The Mariners finally played their kind of game -- low-scoring -- after being outscored 42-10 in the four-game skid.

"It was pretty much like any game in the whole first half," said closer David Aardsma, who picked up the win with a scoreless inning of relief. "It's a close game and we find a way to win at the end. I was just surprised that it wasn't [Jose] Lopez, because he's had so many this year."

The second baseman had a chance for his fourth walk-off hit when he batted for Michael Saunders. The Mariners had loaded the bases on a single, walk and bunt single that was intended to be a sacrifice bunt.

Lopez nearly delivered the game-winning, but his line drive down the left-field line curved foul. He eventually grounded into a force play at the plate. Shortstop Ronny Cedeno was next, and he struck out.

Three pitches later, Ichiro had done something for the first time.

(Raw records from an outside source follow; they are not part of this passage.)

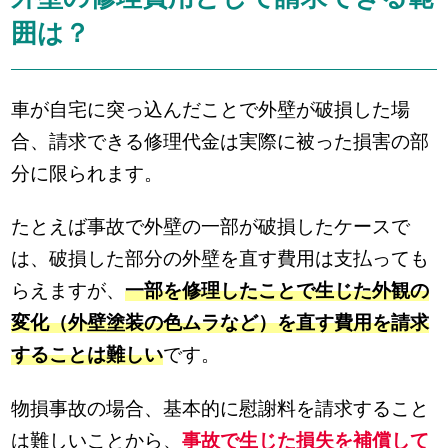
囲は？
車が自宅に突っ込んだことで外壁が破損した場
合、請求できる修理代金は実際に被った損害の部
分に限られます。
たとえば事故で外壁の一部が破損したケースで
は、破損した部分の外壁を直す費用は支払っても
らえますが、
一部を修理したことで生じた外観の
変化（外壁塗装の色ムラなど）を直す費用を請求
することは難しい
です。
物損事故の場合、基本的に慰謝料を請求すること
は難しいことから、
事故で生じた損失を補償して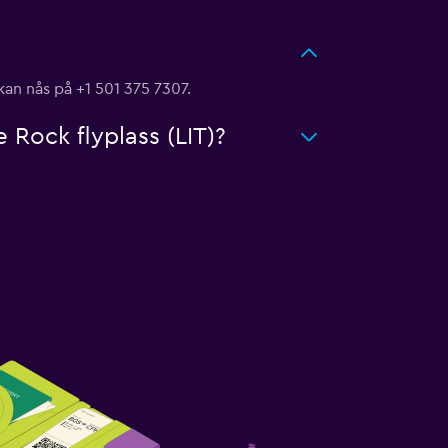
 kan nås på +1 501 375 7307.
e Rock flyplass (LIT)?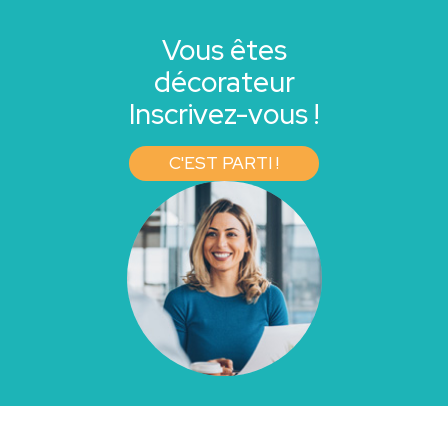
Vous êtes
décorateur
Inscrivez-vous !
C'EST PARTI !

Left-hander Jarrod Washburn continued to show why several teams, including the Mariners, would want him in their starting rotation.

Washburn, involved in recent trade rumors, held the Blue Jays in check for seven innings before departing with a 3-1 lead, only to watch the visitors tie the game with three doubles in the eighth inning off right-handed reliever Mark Lowe.

"'Wash' deserves the win more than I do," Aardsma said.

The veteran lefty didn't get the win, but he ended July with a 4-1 record and five straight starts allowing one run or less.

"There's no question that the rumors are on my mind, but once you're on the field, you don't think about them," Washburn said. "It's possible that this was my last game here, but it's not in my hands.

"If they decide to trade me, and they think that's going to make the Mariners better for the future, then that's the direction they'll go in. If not, I've already said I'd be willing to talk about staying here. We'll see what happens in the next three days."

The non-waiver Trade Deadline is Friday at 1 p.m. PT, and Washburn has been linked to trade talks involving the Yankees and Brewers.

Washburn got some big-time help in the first inning to keep from falling behind by one run, and an infield hit by Ichiro in the bottom of the inning led to the only run of the game during the first five innings.

After retiring the first two batters routinely, Washburn watched a pitch he threw to Wells become a potential home run.

The ball and left fielder Saunders reached the fence at about the same time. Saunders jumped as high as he could and snagged the ball just before it went over the fence.

A team full of high fives welcomed Saunders at the first-base dugout.

"It was a great catch," Washburn said. "Any time you have one, it's a great lift for the team."

Jim Street is a reporter for MLB.com. This story was not subject to the approval of Major League Baseball or its clubs.